Anyone know anything about these bottles? I've recently come across 2 from different towns.


----------



## thefuller3 (Aug 9, 2013)

http://www.worthpoint.com/worthopedia/big-hit-coca-cola-co-soda-bottle-73194408 it looks like this one


----------



## jays emporium (Aug 9, 2013)

Hi Sam.  Haven't seen you around here lately.  The Big Hit bottles from Nacogdoches and Center Texas show up regularly at the Houston bottle show for under $20.  They are not rare but not real common either.


----------



## jays emporium (Aug 9, 2013)

Oh, I didn't notice this original post was from 2008.  I guess Sam is NOT back.


----------



## SODAPOPBOB (Aug 10, 2013)

*


----------



## SODAPOPBOB (Aug 10, 2013)

70,082
 Frank R. Miller ~ Assignor to the Graham Glass Company
 Filed February 20, 1926
 Patented May 4, 1926

 https://www.google.com/patents?id=L2dsAAAAEBAJ&printsec=abstract&zoom=4#v=onepage&q&f=false


----------



## SODAPOPBOB (Aug 10, 2013)

> ORIGINAL:  athometoo
> 
> marks on the bottom 9 on left 4 on the right 1 on the bottomÂ Â Â Â  in the middle of these numbers is a circle with a marqui diamond . any info would be helpful .


 
*9 <(I)> 4*

 Owens-Illinois Glass Company

 9 = Plant #9 Streator, Illinois

 4 = Most likely 1934 (Owens-Illinois was founded in 1929)

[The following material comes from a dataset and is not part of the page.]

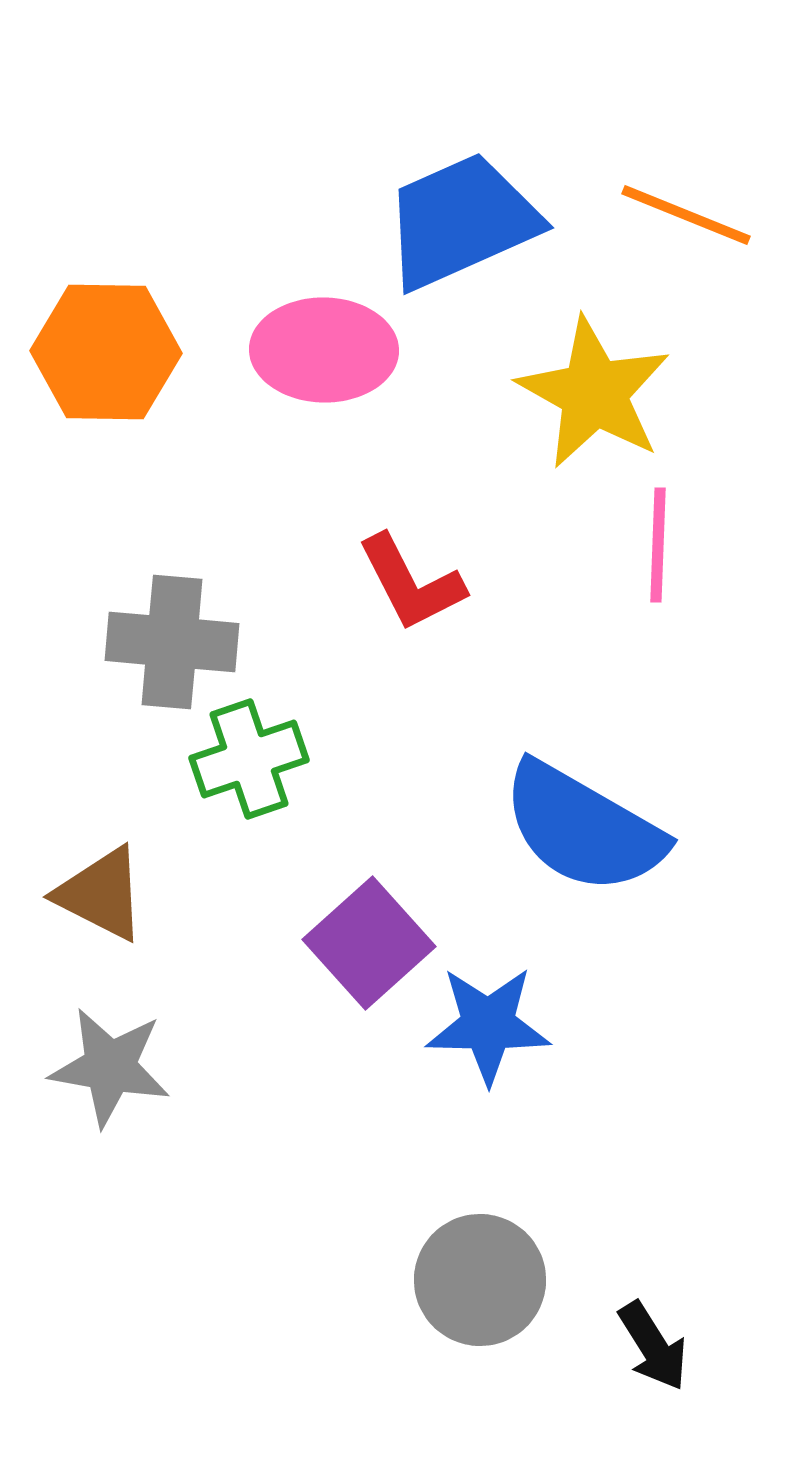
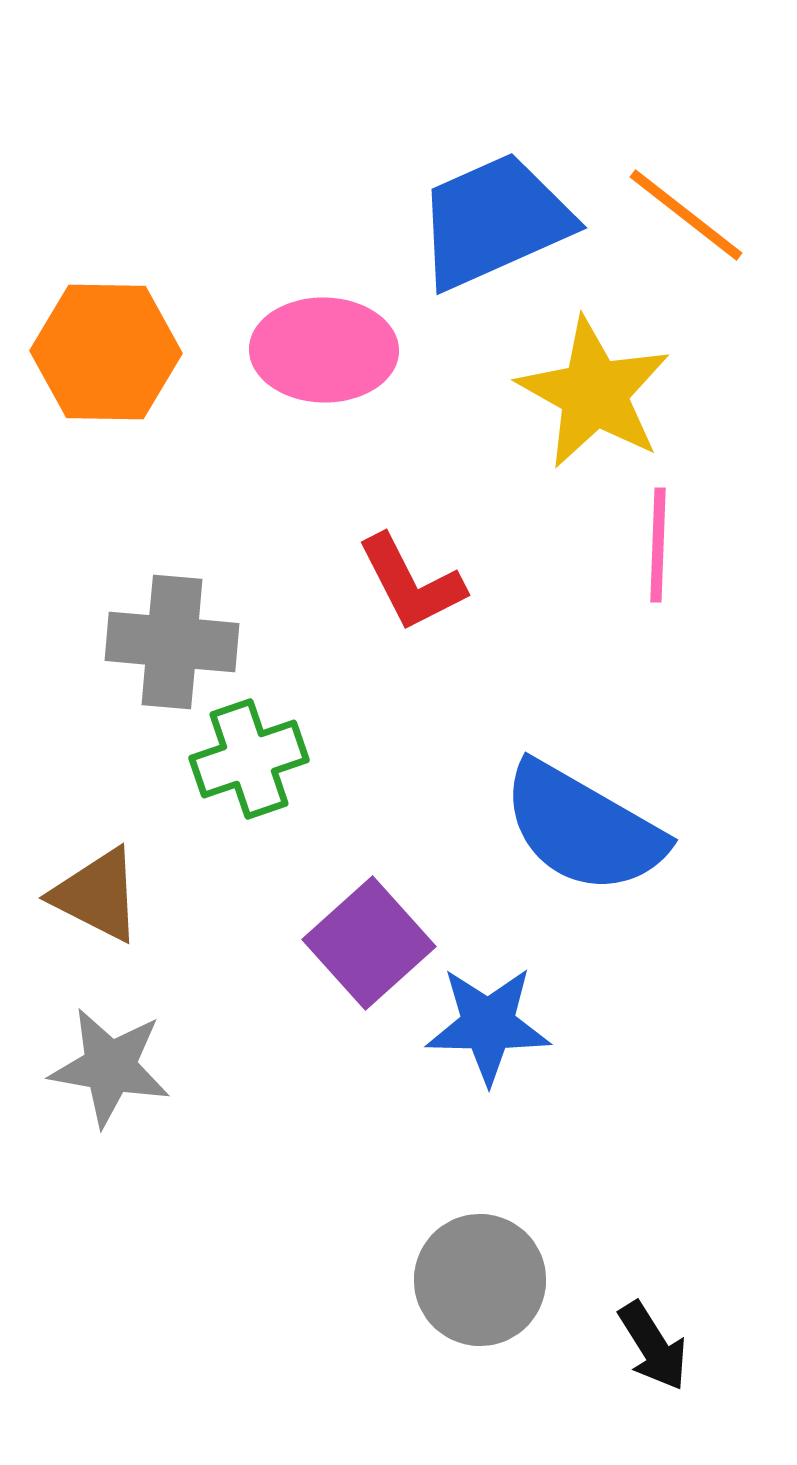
orange line: rotated 16 degrees clockwise
blue trapezoid: moved 33 px right
brown triangle: moved 4 px left, 1 px down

 A situation where Owens-Illinois secured a Graham Glass patent.


----------



## SODAPOPBOB (Aug 10, 2013)

Graham Glass Company, Evansville, Indiana; Loogootee, Indiana; and Okmulgee, Oklahoma (1907-1929). Another plant location also was operated at Chekotah, Oklahoma until 1923. Graham owned by Owens Bottle Company after 1916. Plants became part of Owens-Illinois in 1929.


----------



## SODAPOPBOB (Aug 10, 2013)

> ORIGINAL:  thefuller3
> 
> Anyone know anything about these bottles? I've recently come across 2 from different towns.


 
 tf3 ~

 How are your two bottles marked on the heel and base? I'm curious if they are the original Graham bottles or the later Owens-Illinois bottles.

 Thanks

 Bob


----------